La vision du monde grecque est un monde abandonné par D.ieu, s’il ne l’a jamais créé. À l’homme livré à lui-même revient le devoir de soumettre la nature, ce qui fera de lui le maître du monde.
Le judaïsme s’oppose frontalement à cette vision : D.ieu a créé le monde et continue à le gérer à chaque instant. Si nous vivons, certes, selon les lois de ce monde, nous savons aussi que l’intervention divine est constante et le miracle toujours possible.
Cependant, la réponse des Grecs est une flèche empoisonnée :« Écrivez sur la corne du taureau », ‘’ Écrivez” : pour que ceci soit bien clair dans votre esprit. “Sur la corne” : La corne symbolise la force du “taureau” et des lois de la nature! Proclamez avec nous la puissance des lois de la nature! Car même vous qui portez haut et fort l’étendard du miracle, n’avez pas eu le courage de vivre sous le règne du lion. Vous avez bien vite couru vous réfugier, lors du veau d’or, sous le règne du taureau, dans un monde confortable, géré par les lois de la nature. Alors, reconnaissez le bien fondé de notre thèse, et venez vivre de façon naturelle, sans avoir affaire à D… et à ses miracles…»
La réponse juive sera justement toute l’histoire de Hanouka. Une poignée d’hommes courageux qui se lance avec un courage désespéré à l’attaque de la plus grande puissance militaire de l’époque.
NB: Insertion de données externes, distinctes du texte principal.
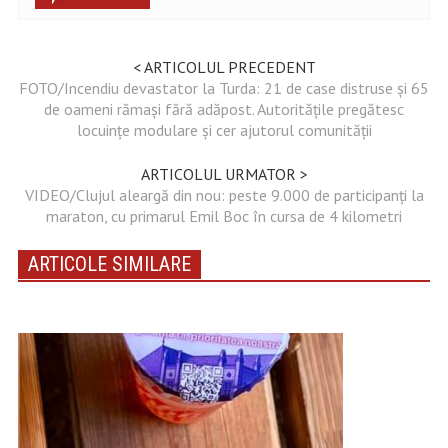
< ARTICOLUL PRECEDENT
FOTO/Incendiu devastator la Turda: 21 de case distruse și 65
de oameni rămași fără adăpost. Autoritățile pregătesc
locuințe modulare și cer ajutorul comunității
ARTICOLUL URMATOR >
VIDEO/Clujul aleargă din nou: peste 9.000 de participanți la
maraton, cu primarul Emil Boc în cursa de 4 kilometri
ARTICOLE SIMILARE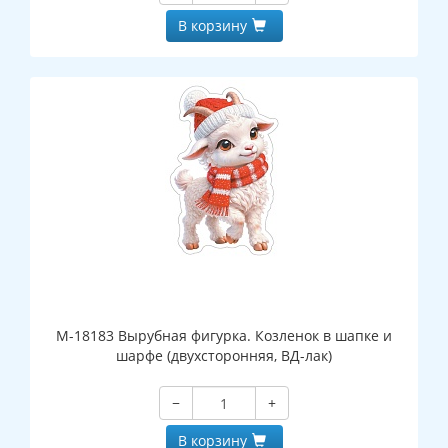
В корзину
М-18183 Вырубная фигурка. Козленок в шапке и
шарфе (двухсторонняя, ВД-лак)
−
+
В корзину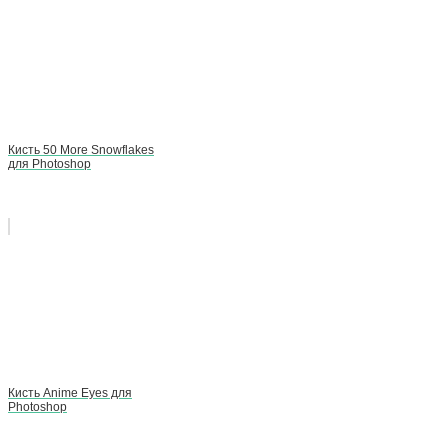
Кисть 50 More Snowflakes
для Photoshop
Кисть Anime Eyes для
Photoshop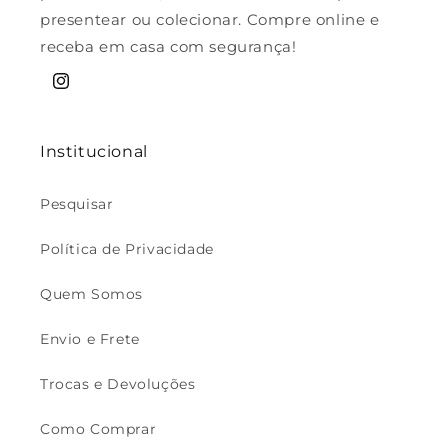
presentear ou colecionar. Compre online e
receba em casa com segurança!
Instagram
Institucional
Pesquisar
Política de Privacidade
Quem Somos
Envio e Frete
Trocas e Devoluções
Como Comprar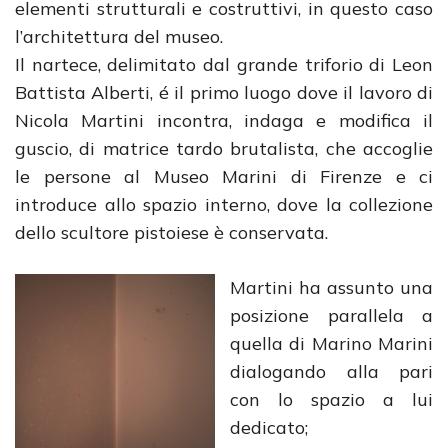
elementi strutturali e costruttivi, in questo caso
l’architettura del museo.
Il nartece, delimitato dal grande triforio di Leon
Battista Alberti, é il primo luogo dove il lavoro di
Nicola Martini incontra, indaga e modifica il
guscio, di matrice tardo brutalista, che accoglie
le persone al Museo Marini di Firenze e ci
introduce allo spazio interno, dove la collezione
dello scultore pistoiese è conservata.
Martini ha assunto una
posizione parallela a
quella di Marino Marini
dialogando alla pari
con lo spazio a lui
dedicato;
Quelques justes aux armes rudimentaires face aux phalanges et aux éléphants de guerre qui ont fait chuter les empires de Perse et de Médie ! Parce que le miracle peut arriver et doit arriver quand D.ieu gère le monde !
Une fiole d’huile qui ne peut brûler qu’un jour, alors que huit sont nécessaires : le miracle arrive parce que ces hommes y croient de tout leur cœur.
Le génie de Hanouka n’est pas seulement que le Peuple Juif ne vit que par miracle et ne traverse l’histoire que par la main divine. Il réside dans cette proclamation qui nie le décret grec : « Nous avons une part dans le D.ieu d’Israël ! »
Qui dit part, dit association. Le peuple d’Israël est associé à D.ieu dans la gestion du monde. La source de cette notion de « part dans le D.ieu d’Israël » est un verset du cantique de Haazinou : « Car ce peuple est la part du Seigneur ; Jacob est le lot — littéralement la corde — de son héritage. »
Lorsque l’on tire violemment une extrémité d’une corde, la seconde extrémité suit le mouvement. Rav Haïm de Volozine explique que définir Israël comme la corde de D.ieu signifie que l’action d’Israël entraîne l’action divine.
Par la moralité de ses actions, par ses prières, et surtout lorsqu’il croit vraiment au miracle, le Peuple d’Israël ouvre la porte pour que D.ieu agisse dans ce monde.
L’immense lumière de Hanouka a été créée par une poignée de visionnaires qui croyaient au miracle. Cette foi intense a rendu possible un miracle où Hachem a dévoilé sa miséricorde sans limites : une victoire militaire impensable, la rénovation du Temple et cette petite flamme de Hanouka qui témoigne pour l’éternité de l’association entre D.ieu et son peuple.